Meat normally contracts/shrinks some when heated. Not sure what impact the marinade would have. Without being able to compare the before and after, it's difficult to judge.
 
I actually slice them diagonaly and get several slices out of one breast. I use them for piccata. I like eggplant parm over chicken.I am just weird that way.

I place the slices between plastic and use a glass or wine bottle.
 
I actually slice them diagonaly and get several slices out of one breast...


I do this too. Slice a breast piece into three pieces and pound thin. This gives you more manageable-sized pieces. I have a hammer shaped tenderizer/pounder combo that works well for me.
 
And horizontal slices result in cut fingers!!! :)

I think the reason the dinner plate sized thin pounded chicken "poofed up" was that the pounding just stretched all the fibers out and when the cooking heat was applied the muscle (a chicken breast is in essence just a big muscle) fibers tensed up and contracted due to the heat denaturing the proteins. I've seen steaks plump up a bit in cooking and I think the big reason the chicken plumped so much is that it was just an extreme case, so thin and spread out, no real structure to resist contracting. That must have been about 1/8 inch thick!

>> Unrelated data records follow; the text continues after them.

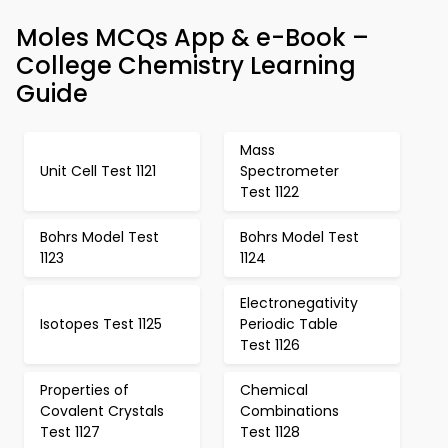
Moles MCQs App & e-Book –
College Chemistry Learning
Guide
Mass
Unit Cell Test 1121
Spectrometer
Test 1122
Bohrs Model Test
Bohrs Model Test
1123
1124
Electronegativity
Isotopes Test 1125
Periodic Table
Test 1126
Properties of
Chemical
Covalent Crystals
Combinations
Test 1127
Test 1128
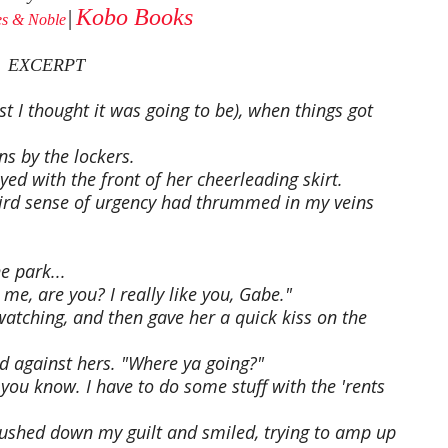
Kobo Books
s & Noble
│
EXCERPT
st I thought it was going to be), when things got
ns by the lockers.
yed with the front of her cheerleading skirt.
eird sense of urgency had thrummed in my veins
e park...
me, are you? I really like you, Gabe."
atching, and then gave her a quick kiss on the
d against hers. "Where ya going?"
, you know. I have to do some stuff with the 'rents
I pushed down my guilt and smiled, trying to amp up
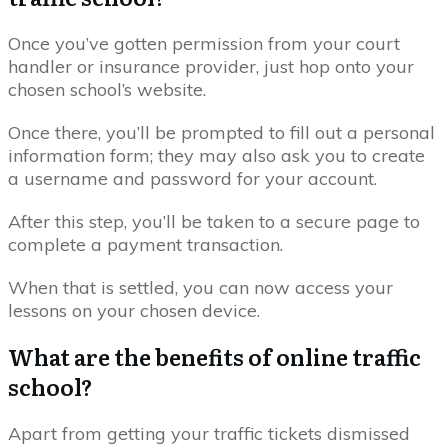
Once you’ve gotten permission from your court
handler or insurance provider, just hop onto your
chosen school’s website.
Once there, you’ll be prompted to fill out a personal
information form; they may also ask you to create
a username and password for your account.
After this step, you’ll be taken to a secure page to
complete a payment transaction.
When that is settled, you can now access your
lessons on your chosen device.
What are the benefits of online traffic
school?
Apart from getting your traffic tickets dismissed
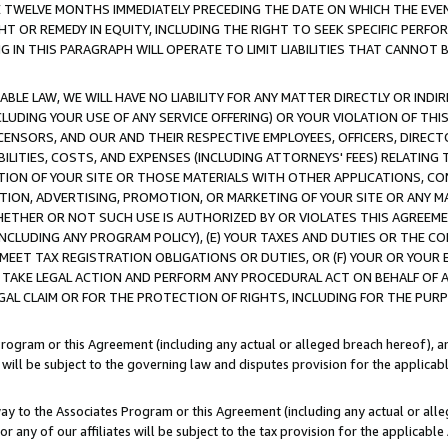
E TWELVE MONTHS IMMEDIATELY PRECEDING THE DATE ON WHICH THE EVEN
GHT OR REMEDY IN EQUITY, INCLUDING THE RIGHT TO SEEK SPECIFIC PERFO
IN THIS PARAGRAPH WILL OPERATE TO LIMIT LIABILITIES THAT CANNOT B
LE LAW, WE WILL HAVE NO LIABILITY FOR ANY MATTER DIRECTLY OR INDI
CLUDING YOUR USE OF ANY SERVICE OFFERING) OR YOUR VIOLATION OF THI
LICENSORS, AND OUR AND THEIR RESPECTIVE EMPLOYEES, OFFICERS, DIRE
BILITIES, COSTS, AND EXPENSES (INCLUDING ATTORNEYS' FEES) RELATING 
TION OF YOUR SITE OR THOSE MATERIALS WITH OTHER APPLICATIONS, CON
ION, ADVERTISING, PROMOTION, OR MARKETING OF YOUR SITE OR ANY M
 WHETHER OR NOT SUCH USE IS AUTHORIZED BY OR VIOLATES THIS AGREEME
NCLUDING ANY PROGRAM POLICY), (E) YOUR TAXES AND DUTIES OR THE CO
O MEET TAX REGISTRATION OBLIGATIONS OR DUTIES, OR (F) YOUR OR YOU
 TAKE LEGAL ACTION AND PERFORM ANY PROCEDURAL ACT ON BEHALF OF
EGAL CLAIM OR FOR THE PROTECTION OF RIGHTS, INCLUDING FOR THE PUR
Program or this Agreement (including any actual or alleged breach hereof), an
es will be subject to the governing law and disputes provision for the applica
way to the Associates Program or this Agreement (including any actual or alleg
or any of our affiliates will be subject to the tax provision for the applicab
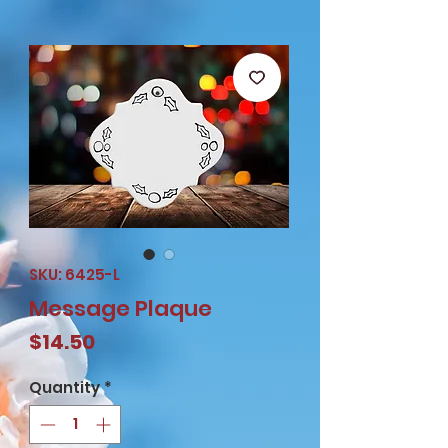
SKU: 6425-L
Message Plaque
Price
$14.50
Quantity
*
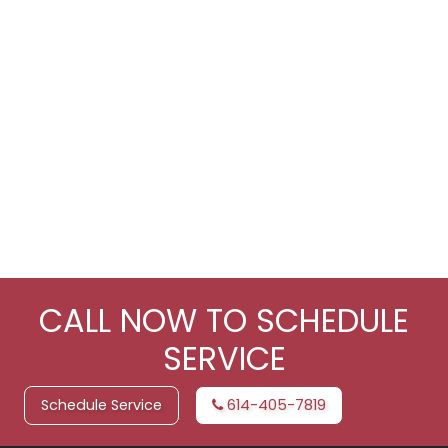
CALL NOW TO SCHEDULE
SERVICE
Schedule Service
614-405-7819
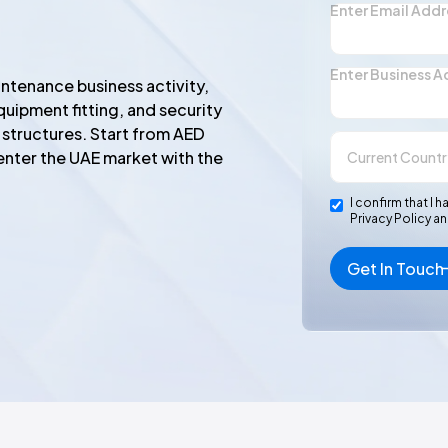
Enter Email Addr
Enter Business A
ntenance business activity,
quipment fitting, and security
 structures. Start from AED
enter the UAE market with the
I confirm that 
Privacy Policy a
Get In Touch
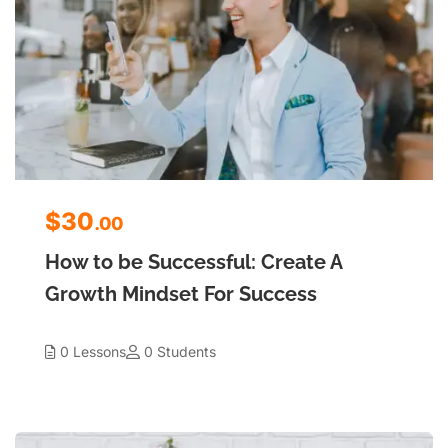
$30
.00
How to be Successful: Create A
Growth Mindset For Success
0 Lessons
0 Students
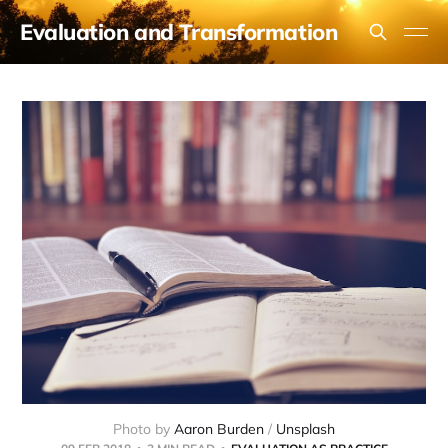
Evaluation and Transformation
Photo by 
Aaron Burden
 / 
Unsplash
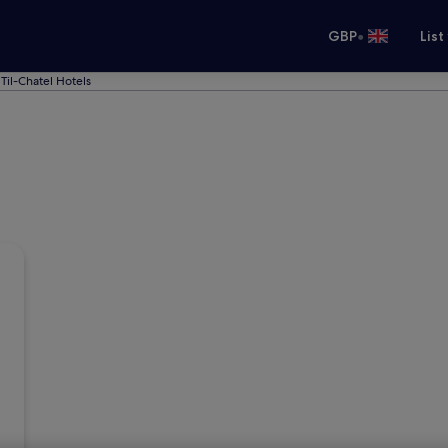
•
GBP
List
Til-Chatel Hotels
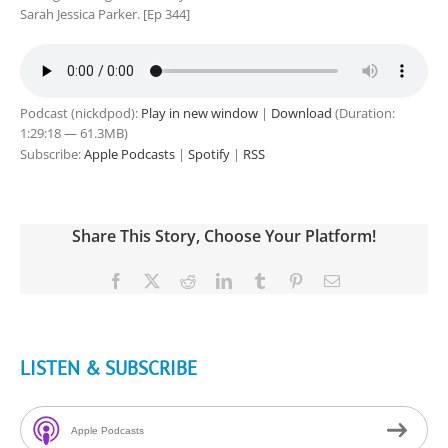
Sarah Jessica Parker. [Ep 344]
Podcast (nickdpod):
Play in new window
|
Download
(Duration:
1:29:18 — 61.3MB)
Subscribe:
Apple Podcasts
|
Spotify
|
RSS
Share This Story, Choose Your Platform!
Facebook
X
Reddit
LinkedIn
Tumblr
Pinterest
Email
LISTEN & SUBSCRIBE
Apple Podcasts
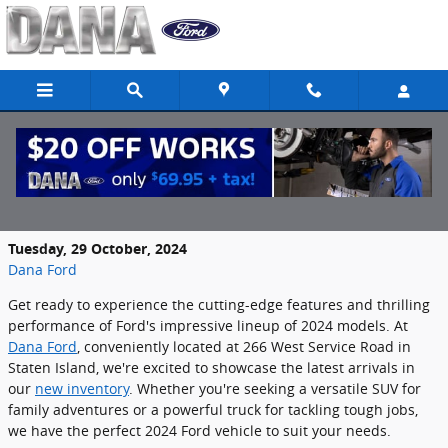
Skip to main content
Discover the Latest 2024 Ford Models in
Staten Island, NY
Tuesday, 29 October, 2024
Dana Ford
Get ready to experience the cutting-edge features and thrilling
performance of Ford's impressive lineup of 2024 models. At
Dana Ford
, conveniently located at 266 West Service Road in
Staten Island, we're excited to showcase the latest arrivals in
our
new inventory
. Whether you're seeking a versatile SUV for
family adventures or a powerful truck for tackling tough jobs,
we have the perfect 2024 Ford vehicle to suit your needs.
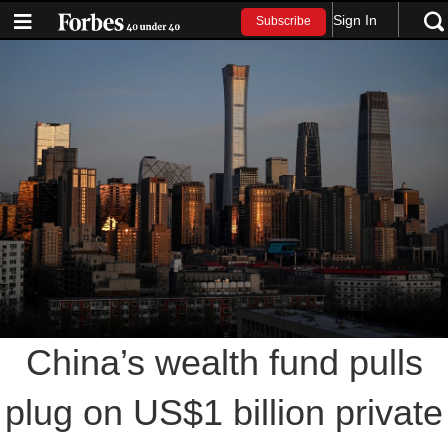
Sign In
Subscribe
China’s wealth fund pulls
plug on US$1 billion private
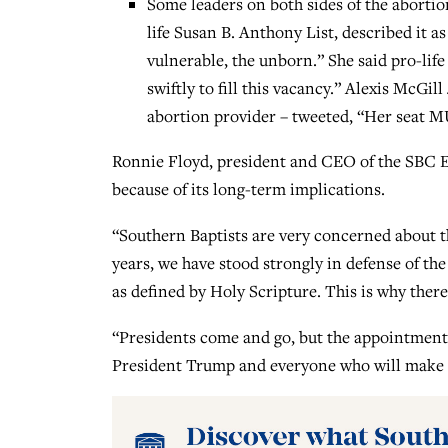
Some leaders on both sides of the abortio
life Susan B. Anthony List, described it as
vulnerable, the unborn.” She said pro-lif
swiftly to fill this vacancy.” Alexis McGi
abortion provider – tweeted, “Her seat 
Ronnie Floyd, president and CEO of the SBC E
because of its long-term implications.
“Southern Baptists are very concerned about t
years, we have stood strongly in defense of the
as defined by Holy Scripture. This is why there
“Presidents come and go, but the appointment
President Trump and everyone who will make t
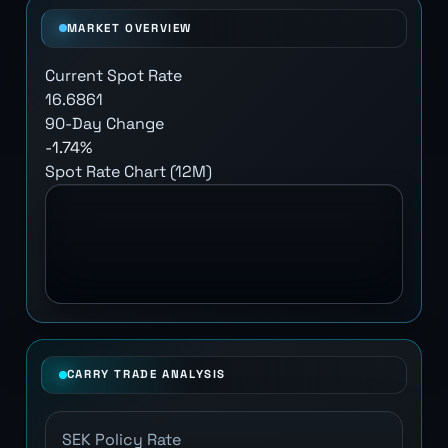
MARKET OVERVIEW
Current Spot Rate
16.6861
90-Day Change
-1.74%
Spot Rate Chart (12M)
CARRY TRADE ANALYSIS
SEK Policy Rate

When I consider solutions I think scallopini, which I often see at the butcher's shop, thinly sliced rather than "you pound them at home." I've often flattened chicken breasts for some dish or other (e.g. au poivre) but I've never pounded one out to a dinner plate size! I've been content with the shrinkage that usually occurs.

I presume you wouldn't have wanted a dinner plate sized serving so you must have been intending to accept some shrinkage and the problem was that you got too much. I think rather than pounding thin and hoping it will stay thin that you should turn to slicing thin. I think the pounding accentuates the plumping up that follows when cooking.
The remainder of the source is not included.